Kristo ressentait une énorme fatigue doublée de l’angoisse habituelle qui le taraudait depuis sa prise de poste. La jeune fille en charge des prélèvements était certes capable, mais inexpérimentée. Elle risquait sa vie. La hiérarchie ne lui laissait pourtant pas le choix, c’était elle qui était en faction, la plus jeune, la plus dispensable, le sacrifice possible. Les principes de la Caste étaient clairs : les preuves faisaient loi. Il entendait son père lui dire, vingt ans auparavant, qu’on ne décidait rien dans la vie de la Caste, on lui prouvait juste qu’on se moquait de sa décision. Un pied de nez à la mort et surtout une déclaration d’humilité qu’il avait apprise à la lettre. Son père était le même genre d’homme que Janto. Il les admirait, mais savait qu’il serait différent : Kristo, lui, avait peur de mourir. Le jour où il s’était confronté à la grande Ordalie, il en avait pissé dans son froc. Il trouvait navrant de remettre son existence entre les mains du hasard. Quand ce fut terminé, il avait sombré dans une dépression qui ne l’avait jamais totalement quitté. Il avait survécu à l’épreuve aléatoire, comme une majorité d’autres jeunes de sa Caste, mais contrairement à ses congénères, il s’était senti profondément blessé par cette expérience. La fête qui avait suivi la Grande Ordalie avait eu un goût amer. Tant de souffrances pour cette tradition éculée... Ridicule ! Il aurait pris la Lance Sacrée et l’aurait volontiers enfoncée dans le cul des prêtres pour voir s’ils pouvaient y survivre. Il était là maintenant, à se geler sur une planète inhospitalière avec l’insigne honneur d’être un survivant qui attend la mort choisie par le Consortium. Un grésillement, qui annonçait une communication, coupa court à ses considérations :

— Kalisto Delta, au rapport.

— Alors c’est quoi ce truc ?

— Je ne sais pas trop, les capteurs sont perplexes et moi de même… Je n’ai jamais vu ça, Chef ! Le chaperon est en train de plonger les thermosondes et les sonars. À vue d’œil, c’est un agglomérat métallique. Je pense qu’il y a deux couches bien distinctes : la première est quasi transparente, comme du verre. En dessous, je crois apercevoir une coque. C’est délirant. Cette chose a été construite par l’homme, c’est certain.

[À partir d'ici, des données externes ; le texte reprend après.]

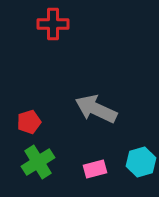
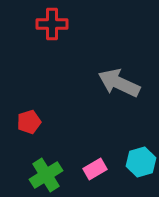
red cross: moved 1 px left
gray arrow: moved 23 px right, 26 px up
green cross: moved 8 px right, 13 px down
pink rectangle: rotated 15 degrees counterclockwise
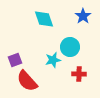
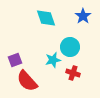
cyan diamond: moved 2 px right, 1 px up
red cross: moved 6 px left, 1 px up; rotated 16 degrees clockwise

— Pas de traces d’identification ?

— Aucune que je connaisse, en tout cas !

— OK, tu laisses le chaperon terminer et tu rentres à l’intérieur. Tu actives le protocole de décontamination et tu ne bouges plus. Compris, Kalisto Delta ?

— Reçu contrôle. Terminé.

Encore un contretemps. Son visage exprimait une lassitude totale. Il tourna la tête et vit que toute la cellule de commandement le regardait, attendant ses ordres directs. Il en avait assez de contempler ces mines ternes qui lui demandaient sans cesse des comptes. Il s’emporta :

— Bougez-vous ! Mettez en place les protocoles actifs. Je veux une équipe prête dans une demi-heure. Et qu’on relève Kalisto et son chaperon… Elle est trop jeune pour l’exploration, je veux pas qu’elle fasse tout foirer.

— Vous avez entendu le patron, renchérit Janto. Au boulot. Convoquez Arkadius, Ultryo et leurs chaperons. Qu’ils soient au sas de lancement dans un quart d’heure !

— Je vais y aller aussi, dit Kristo. Je superviserai directement l’opération.

— Et le contrôle opérationnel ?

— Putain, tu prends la direction, j’ai pas à te le dire…

Habituellement, la voix monocorde de Janto le rassurait, mais dans ces moments-là, il ressemblait tellement au stéréotype du Consortium qu’il aurait pu le frapper. Il essaya de se persuader qu’il n’était pas comme lui, un pantin, mais rien n’était moins sûr.